Dizem que como resposta veio uma declaração do Adoniran Barbosa, mais ou menos assim: "Num sei cumé qui são as muié do Rio, mas aqui em SumPaulo, elas num qué sabê di cuver, elas qué sabê di armoçá"
- Não sei se você sabe, tio Môa, que o Vinicius e o Adoniran não se bicavam. O Vinicius criticou muito o samba paulistano cantado "errado", sem o formato do samba branquelo carioca(...)Ele se redimiu depois de velho, quando, em parceria com o Adoniran, compôs a maravilhosa, incrível, lindíssima 'Bom dia, tristeza' - uma das pequenas coisas pelas quais viver vale a pena.
--- Adorei o texto. JL é fantástico!
É... Definitivamente o Vinícius estava errado. Mas é comum os elitistas deixarmos de perceber as maravilhas escondidas em meio ao que consideramos lixo... E sempre é tempo de encontrá-las.

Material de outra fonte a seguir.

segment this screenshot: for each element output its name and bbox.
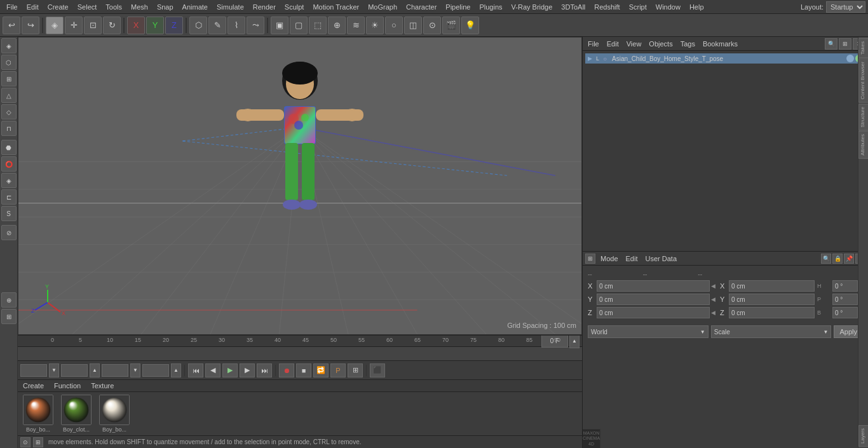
- coord-x-input[interactable]: [597, 280, 710, 292]
- menu-mesh[interactable]: Mesh: [127, 2, 152, 12]
- coord-y2-input[interactable]: [729, 294, 815, 305]
- coord-h-input[interactable]: [832, 280, 858, 292]
- lt-mode-13[interactable]: ⊕: [1, 292, 17, 308]
- rotate-tool-button[interactable]: ↻: [103, 17, 121, 34]
- scale-tool-button[interactable]: ⊡: [84, 17, 102, 34]
- viewport[interactable]: View Cameras Display Filter Panel ⊕ ↗ ⊡ …: [18, 37, 582, 335]
- menu-plugins[interactable]: Plugins: [475, 2, 506, 12]
- play-btn[interactable]: ▶: [222, 363, 238, 377]
- lt-mode-4[interactable]: △: [1, 88, 17, 103]
- fb-menu-edit[interactable]: Edit: [604, 39, 621, 48]
- z-axis-button[interactable]: Z: [165, 17, 183, 34]
- lt-mode-6[interactable]: ⊓: [1, 121, 17, 136]
- menu-mograph[interactable]: MoGraph: [364, 2, 401, 12]
- coord-x2-input[interactable]: [729, 280, 815, 292]
- menu-edit[interactable]: Edit: [23, 2, 43, 12]
- lt-mode-3[interactable]: ⊞: [1, 71, 17, 86]
- object-btn[interactable]: ⬡: [189, 17, 207, 34]
- object-tree-item-0[interactable]: ▶ L ○ Asian_Child_Boy_Home_Style_T_pose: [585, 53, 865, 64]
- sphere-btn[interactable]: ○: [385, 17, 403, 34]
- frame-cur-up[interactable]: ▲: [90, 363, 100, 377]
- fb-menu-bookmarks[interactable]: Bookmarks: [700, 39, 740, 48]
- lt-mode-12[interactable]: ⊘: [1, 225, 17, 240]
- menu-redshift[interactable]: Redshift: [590, 2, 623, 12]
- key-grid-btn[interactable]: ⊞: [348, 363, 363, 377]
- tab-layers[interactable]: Layers: [858, 425, 869, 447]
- poly-btn[interactable]: ✎: [208, 17, 226, 34]
- lt-mode-7[interactable]: ⬣: [1, 140, 17, 155]
- menu-animate[interactable]: Animate: [179, 2, 212, 12]
- tab-takes[interactable]: Takes: [858, 38, 869, 58]
- frame-start-btn[interactable]: ▼: [49, 363, 59, 377]
- select-tool-button[interactable]: ◈: [46, 17, 64, 34]
- add-anim-btn[interactable]: ⊕: [328, 17, 346, 34]
- world-dropdown[interactable]: World ▼: [588, 325, 709, 338]
- lt-mode-5[interactable]: ◇: [1, 104, 17, 119]
- loop-btn[interactable]: 🔁: [313, 363, 329, 377]
- deformer-btn[interactable]: ⤳: [247, 17, 264, 34]
- material-item-2[interactable]: Boy_bo...: [97, 395, 132, 433]
- step-fwd-btn[interactable]: ▶: [240, 363, 255, 377]
- coord-z2-input[interactable]: [729, 307, 815, 318]
- light-btn[interactable]: ☀: [366, 17, 384, 34]
- lt-mode-1[interactable]: ◈: [1, 38, 17, 53]
- coord-b-input[interactable]: [832, 307, 858, 318]
- cam-btn[interactable]: ⊙: [423, 17, 441, 34]
- attr-icon-search[interactable]: 🔍: [821, 254, 831, 264]
- render-view-btn[interactable]: ▢: [290, 17, 308, 34]
- menu-file[interactable]: File: [3, 2, 22, 12]
- fb-menu-view[interactable]: View: [624, 39, 644, 48]
- mat-menu-create[interactable]: Create: [20, 381, 46, 390]
- y-axis-button[interactable]: Y: [146, 17, 164, 34]
- redo-button[interactable]: ↪: [22, 17, 39, 34]
- menu-sculpt[interactable]: Sculpt: [281, 2, 308, 12]
- menu-help[interactable]: Help: [686, 2, 708, 12]
- material-item-1[interactable]: Boy_clot...: [58, 395, 94, 433]
- frame-end-btn[interactable]: ▼: [130, 363, 140, 377]
- step-back-btn[interactable]: ◀: [205, 363, 220, 377]
- mat-menu-function[interactable]: Function: [51, 381, 83, 390]
- lt-mode-11[interactable]: S: [1, 206, 17, 221]
- fb-menu-file[interactable]: File: [585, 39, 602, 48]
- menu-script[interactable]: Script: [625, 2, 651, 12]
- menu-tools[interactable]: Tools: [102, 2, 126, 12]
- fb-menu-objects[interactable]: Objects: [646, 39, 675, 48]
- timeline-mode-btn[interactable]: ⬛: [370, 363, 385, 377]
- lt-mode-2[interactable]: ⬡: [1, 55, 17, 70]
- coord-z-input[interactable]: [597, 307, 710, 318]
- menu-select[interactable]: Select: [74, 2, 101, 12]
- spline-btn[interactable]: ⌇: [227, 17, 245, 34]
- tab-attributes[interactable]: Attributes: [858, 131, 869, 159]
- material-item-0[interactable]: Boy_bo...: [20, 395, 56, 433]
- attr-menu-edit[interactable]: Edit: [623, 254, 641, 263]
- end-frame-input2[interactable]: 90 F: [142, 364, 169, 377]
- attr-menu-userdata[interactable]: User Data: [643, 254, 680, 263]
- current-frame-input[interactable]: 0 F: [61, 364, 88, 377]
- coord-y-input[interactable]: [597, 294, 710, 305]
- hair-btn[interactable]: ≋: [347, 17, 365, 34]
- attr-icon-pin[interactable]: 📌: [844, 254, 854, 264]
- coord-p-input[interactable]: [832, 294, 858, 305]
- fb-search-btn[interactable]: 🔍: [825, 38, 837, 50]
- timeline-ruler[interactable]: 0 5 10 15 20 25 30 35 40 45 50 55 60 65 …: [18, 336, 582, 347]
- menu-3dtoall[interactable]: 3DToAll: [557, 2, 589, 12]
- menu-motion-tracker[interactable]: Motion Tracker: [309, 2, 363, 12]
- render2-btn[interactable]: 🎬: [442, 17, 460, 34]
- fb-menu-tags[interactable]: Tags: [678, 39, 698, 48]
- menu-create[interactable]: Create: [44, 2, 72, 12]
- autokey-btn[interactable]: P: [330, 363, 346, 377]
- menu-render[interactable]: Render: [249, 2, 280, 12]
- menu-simulate[interactable]: Simulate: [213, 2, 248, 12]
- start-frame-input[interactable]: 0 F: [20, 364, 47, 377]
- lt-mode-8[interactable]: ⭕: [1, 156, 17, 172]
- frame-end2-btn[interactable]: ▲: [171, 363, 181, 377]
- end-frame-input[interactable]: 90 F: [102, 364, 128, 377]
- undo-button[interactable]: ↩: [3, 17, 20, 34]
- scale-dropdown[interactable]: Scale ▼: [711, 325, 832, 338]
- status-icon-1[interactable]: ⊙: [20, 437, 31, 447]
- menu-character[interactable]: Character: [402, 2, 440, 12]
- status-icon-2[interactable]: ⊞: [33, 437, 43, 447]
- timeline-track[interactable]: [18, 347, 582, 360]
- x-axis-button[interactable]: X: [127, 17, 145, 34]
- go-last-btn[interactable]: ⏭: [257, 363, 272, 377]
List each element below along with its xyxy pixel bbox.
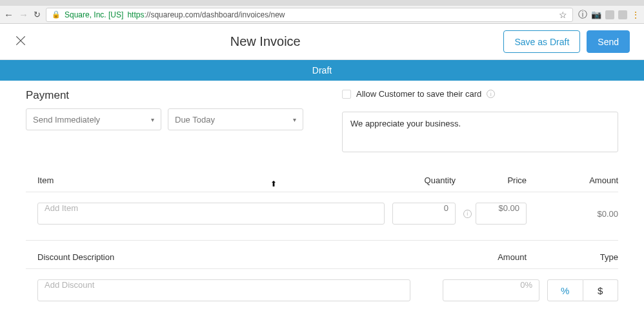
discount-header-type: Type: [534, 252, 618, 262]
send-button[interactable]: Send: [587, 30, 630, 53]
reload-button[interactable]: ↻: [34, 10, 41, 19]
item-row: Add Item 0 i $0.00 $0.00: [26, 203, 618, 241]
chevron-down-icon: ▾: [293, 116, 296, 123]
message-value: We appreciate your business.: [350, 119, 461, 128]
due-date-select[interactable]: Due Today ▾: [168, 108, 303, 130]
items-header-item: Item: [26, 176, 392, 185]
discount-header-amount: Amount: [405, 252, 534, 262]
discount-type-toggle: % $: [547, 279, 618, 301]
save-as-draft-button[interactable]: Save as Draft: [503, 30, 580, 53]
extension-icon-1[interactable]: [605, 10, 614, 19]
quantity-input[interactable]: 0: [392, 203, 456, 225]
status-banner: Draft: [0, 60, 644, 81]
send-timing-select[interactable]: Send Immediately ▾: [26, 108, 161, 130]
bookmark-icon[interactable]: ☆: [559, 10, 567, 20]
items-header-amount: Amount: [534, 176, 618, 185]
info-icon[interactable]: i: [487, 90, 495, 98]
payment-section-title: Payment: [26, 89, 303, 102]
price-input[interactable]: $0.00: [476, 203, 527, 225]
status-banner-text: Draft: [312, 65, 332, 75]
address-bar[interactable]: 🔒 Square, Inc. [US] https://squareup.com…: [46, 8, 573, 22]
browser-toolbar: ← → ↻ 🔒 Square, Inc. [US] https://square…: [0, 6, 644, 24]
message-textarea[interactable]: We appreciate your business.: [342, 112, 618, 152]
extension-info-icon[interactable]: ⓘ: [578, 9, 587, 21]
close-icon: [14, 34, 27, 47]
extension-camera-icon[interactable]: 📷: [591, 10, 601, 19]
close-button[interactable]: [14, 34, 27, 49]
discount-amount-placeholder: 0%: [450, 280, 532, 290]
extension-icon-2[interactable]: [618, 10, 627, 19]
add-discount-placeholder-text: Add Discount: [45, 280, 94, 290]
item-amount: $0.00: [534, 209, 618, 219]
site-org: Square, Inc. [US]: [65, 10, 123, 19]
add-item-placeholder-text: Add Item: [45, 203, 78, 213]
discount-amount-input[interactable]: 0%: [443, 279, 539, 301]
chevron-down-icon: ▾: [151, 116, 154, 123]
add-item-input[interactable]: Add Item: [37, 203, 385, 225]
discount-header-desc: Discount Description: [26, 252, 405, 262]
allow-save-card-checkbox[interactable]: [342, 90, 351, 99]
browser-menu-icon[interactable]: ⋮: [631, 10, 640, 19]
discount-row: Add Discount 0% % $: [26, 279, 618, 301]
page-title: New Invoice: [27, 34, 503, 49]
add-discount-input[interactable]: Add Discount: [37, 279, 410, 301]
lock-icon: 🔒: [52, 10, 61, 19]
price-value: $0.00: [483, 203, 519, 213]
allow-save-card-label: Allow Customer to save their card: [356, 89, 481, 99]
forward-button[interactable]: →: [19, 9, 28, 20]
back-button[interactable]: ←: [4, 9, 14, 20]
app-header: New Invoice Save as Draft Send: [0, 24, 644, 60]
browser-tabstrip: [0, 0, 644, 6]
items-header-quantity: Quantity: [392, 176, 463, 185]
items-header-price: Price: [463, 176, 534, 185]
discount-type-currency[interactable]: $: [583, 279, 619, 301]
discount-type-percent[interactable]: %: [547, 279, 583, 301]
quantity-value: 0: [399, 203, 448, 213]
due-date-value: Due Today: [175, 115, 215, 125]
send-timing-value: Send Immediately: [33, 115, 100, 125]
info-icon[interactable]: i: [463, 210, 472, 218]
url-text: https://squareup.com/dashboard/invoices/…: [127, 10, 285, 19]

Adoniran é gênio, o que pode ser comprovado com isto:
Iracema, eu nunca mais eu te vi
Iracema meu grande amor foi embora
Chorei, eu chorei de dor porque
Iracema, meu grande amor foi você
Iracema, eu sempre te dizia
Cuidado ao travessá essas ruas
Eu falava, mas você não me escuitava não
Iracema você travessô contra mão
E hoje ela vive lá no céu
E ela vive bem juntinho de nosso Senhô
De lembrança guardo somente suas meia, seus sapato
Iracema, eu perdi o seu retrato.
Isto que eram filmes bons em sessão da tarde,desfrutar de uma companhia tão maravilhosa qto jl e o que resta p/ estas crias de hoje ver?que reprisem todos,pois teriam um público certo!